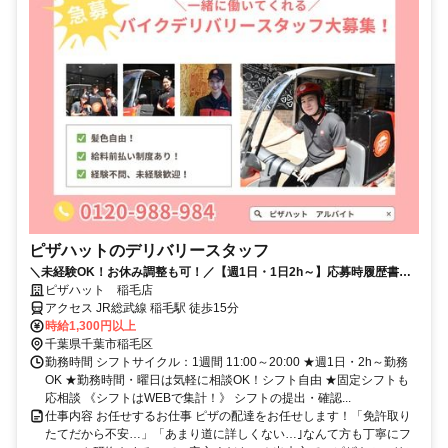
ピザハットのデリバリースタッフ
＼未経験OK！お休み調整も可！／【週1日・1日2h～】応募時履歴書不
要！
ピザハット 稲毛店
アクセス JR総武線 稲毛駅 徒歩15分
時給1,300円以上
千葉県千葉市稲毛区
勤務時間 シフトサイクル：1週間 11:00～20:00 ★週1日・2h～勤務
OK ★勤務時間・曜日は気軽に相談OK！シフト自由 ★固定シフトも
応相談 《シフトはWEBで集計！》 シフトの提出・確認...
仕事内容 お任せするお仕事 ピザの配達をお任せします！「免許取り
たてだから不安…」「あまり道に詳しくない…｣なんて方も丁寧にフ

┄┄┄┄┄┄┄┄┄┄

▸ AIM OF THE EXERCISE:
An exact repeat of the listing above, pictures excluded, is the answer.

▸ TASK RESPONSE:
ピザハットのデリバリースタッフ
＼未経験OK！お休み調整も可！／【週1日・1日2h～】応募時履歴書不
要！
ピザハット 稲毛店
アクセス JR総武線 稲毛駅 徒歩15分
時給1,300円以上
千葉県千葉市稲毛区
勤務時間 シフトサイクル：1週間 11:00～20:00 ★週1日・2h～勤務
OK ★勤務時間・曜日は気軽に相談OK！シフト自由 ★固定シフトも
応相談 《シフトはWEBで集計！》 シフトの提出・確認...
仕事内容 お任せするお仕事 ピザの配達をお任せします！「免許取り
たてだから不安…」「あまり道に詳しくない…｣なんて方も丁寧にフ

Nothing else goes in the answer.